Now just to figure out how to merge this table with a previous run. I've seen some other threads on here about that so hopefully you won't hear from me for a while

Thanks,

Steve

thermokarst · March 21, 2019, 5:25pm

Ah ha! That is totally it! We have seen this crop up a few times before, and have put this on our todo list to expose in q2-cutadapt. Looks like we also need to expose the --pair-filter flag. Thanks for updating us!

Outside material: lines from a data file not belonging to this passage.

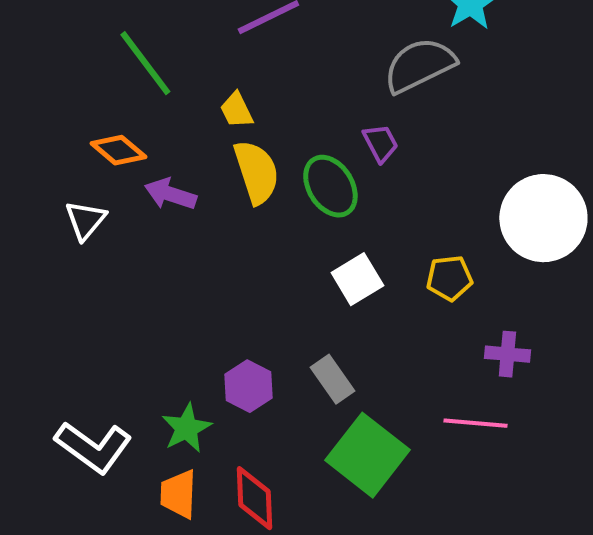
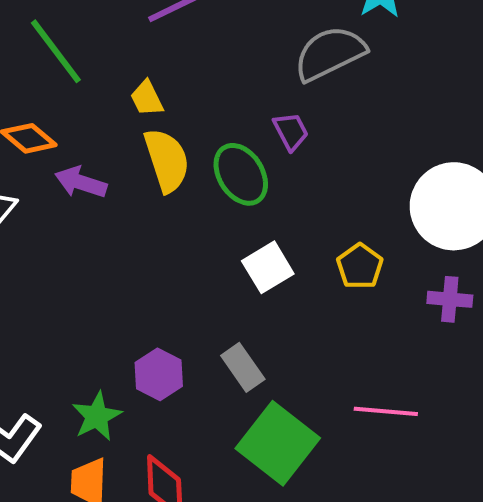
yellow pentagon: (449, 278) -> (360, 266), turned -30
purple cross: (507, 354) -> (450, 299), moved

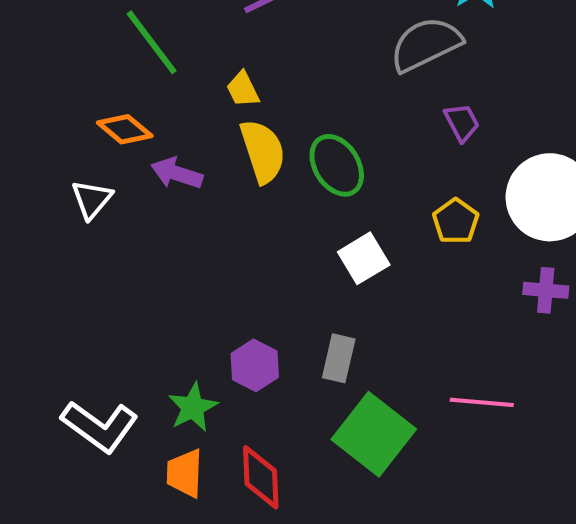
purple trapezoid: (291, 131) -> (462, 122), moved
yellow pentagon: (360, 266) -> (456, 221), moved
gray rectangle: (243, 367) -> (339, 358), turned 48

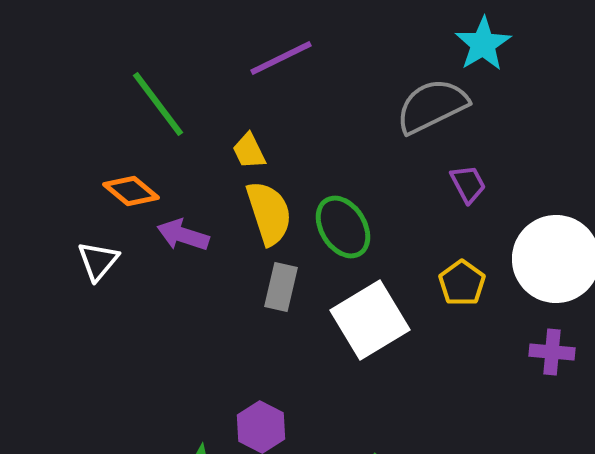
white square: (364, 258) -> (370, 320), size x1.5
gray rectangle: (339, 358) -> (281, 287), moved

I believe in you - you can do it!

:qiime2:

Steven_Mamet · March 22, 2019, 7:35pm

Hi @thermokarst and @wasade,

So after ironing all of the hurdles I've encountered running through the pipeline for our project, I've put together a pipeline based mostly on the qiime2 tutorials, but also on idiosyncrasies with the server I was running things on. I've put it together for the graduate students working on this project, but thought other people might be interested too:

https://github.com/StevenMamet/qiime2-P2IRC

Apologies if it looks weird, it's my first GitHub post.

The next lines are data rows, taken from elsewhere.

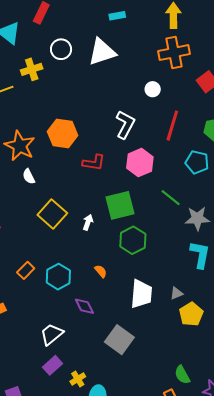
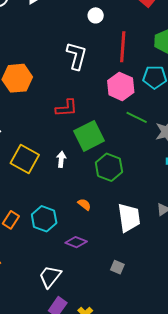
red L-shape: (94, 163) -> (66, 108), moved
pink hexagon: (140, 163) -> (121, 86), moved
purple diamond: (84, 306) -> (76, 242), turned -30
gray square: (119, 340) -> (117, 267), size x0.5

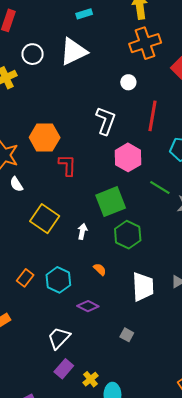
pink hexagon: (121, 86) -> (128, 157), moved
red L-shape: (66, 108) -> (67, 165), moved, turned -90
white arrow: (61, 159) -> (82, 231), moved

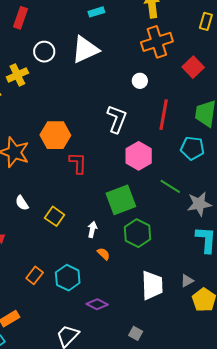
white semicircle: (16, 184) -> (22, 203), moved
yellow square: (45, 219) -> (55, 216), size x0.7
orange semicircle: (100, 269) -> (104, 254), moved

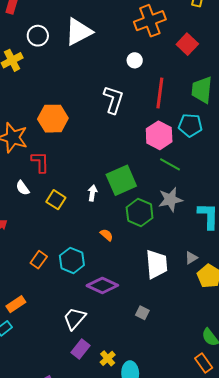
pink hexagon: (139, 156) -> (159, 135), moved
red L-shape: (78, 163) -> (40, 162), moved
gray star: (199, 204) -> (170, 200), moved
white arrow: (92, 229) -> (92, 193), moved
purple diamond: (97, 304) -> (102, 286), size x1.4

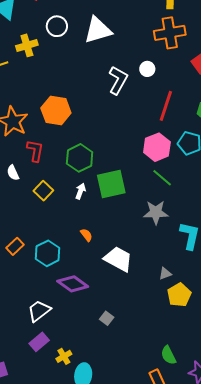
white L-shape: (113, 100) -> (118, 80), moved
green hexagon: (140, 213) -> (80, 158), moved
white trapezoid: (157, 264) -> (118, 259), moved, turned -68

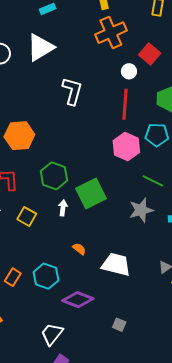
white circle: (147, 69) -> (129, 71), moved
green line: (162, 178) -> (153, 181), moved

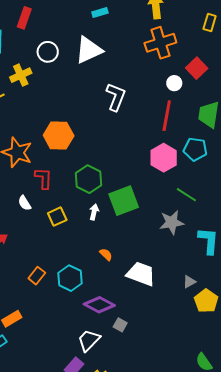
yellow square: (27, 216) -> (57, 217), turned 30
gray square: (119, 325) -> (120, 325), moved
white trapezoid: (52, 334) -> (89, 340), moved

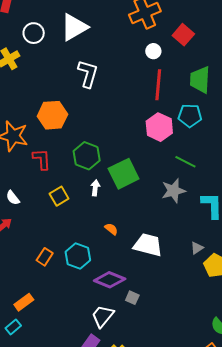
white circle: (174, 83) -> (153, 51), moved
white L-shape: (116, 97) -> (88, 74), moved
white semicircle: (25, 203) -> (13, 198), moved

Thanks again for your help.

Cheers,

Steve

Nicholas_Bokulich · March 22, 2019, 7:52pm

Thanks a ton for sharing, @Steven_Mamet! At the risk of stating the obvious, I will say that posting workflows like this to github is not only useful for students and fellow forum users, but can be really useful for reporting results in publication, and you can even post links to raw data (e.g., deposited in qiita or SRA or EBI) so that readers can recapitulate your results.

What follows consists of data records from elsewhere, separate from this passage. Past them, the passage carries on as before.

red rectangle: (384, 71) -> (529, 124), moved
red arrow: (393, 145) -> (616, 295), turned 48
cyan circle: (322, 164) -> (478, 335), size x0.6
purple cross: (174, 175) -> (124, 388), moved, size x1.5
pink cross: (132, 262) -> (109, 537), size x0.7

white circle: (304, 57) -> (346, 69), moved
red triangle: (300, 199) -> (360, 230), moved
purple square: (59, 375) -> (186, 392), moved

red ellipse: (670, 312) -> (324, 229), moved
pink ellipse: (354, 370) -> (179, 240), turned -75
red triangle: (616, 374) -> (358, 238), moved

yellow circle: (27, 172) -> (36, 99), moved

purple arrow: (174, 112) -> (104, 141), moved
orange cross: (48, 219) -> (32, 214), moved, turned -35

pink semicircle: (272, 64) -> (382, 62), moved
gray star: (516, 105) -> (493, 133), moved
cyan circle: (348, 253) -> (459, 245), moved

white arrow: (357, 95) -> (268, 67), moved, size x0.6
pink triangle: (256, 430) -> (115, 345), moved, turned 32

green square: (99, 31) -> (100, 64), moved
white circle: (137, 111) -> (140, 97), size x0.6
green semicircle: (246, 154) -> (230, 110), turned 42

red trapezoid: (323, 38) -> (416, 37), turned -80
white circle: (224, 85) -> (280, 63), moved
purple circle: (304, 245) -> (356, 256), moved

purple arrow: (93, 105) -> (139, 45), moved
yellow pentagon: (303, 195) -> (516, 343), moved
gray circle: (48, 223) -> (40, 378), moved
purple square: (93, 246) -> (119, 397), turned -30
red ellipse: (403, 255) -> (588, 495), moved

Steven_Mamet · March 22, 2019, 8:04pm

Thanks @Nicholas_Bokulich! Once our analyses are finalized, we will post the qza files because we love the provenance aspect—which has really come in handy as we're revisiting past analyses (so we know what we did with which files ;). Plus, we can be fully transparent with our workflows!

system · April 23, 2019, 2:04am

This topic was automatically closed 31 days after the last reply. New replies are no longer allowed.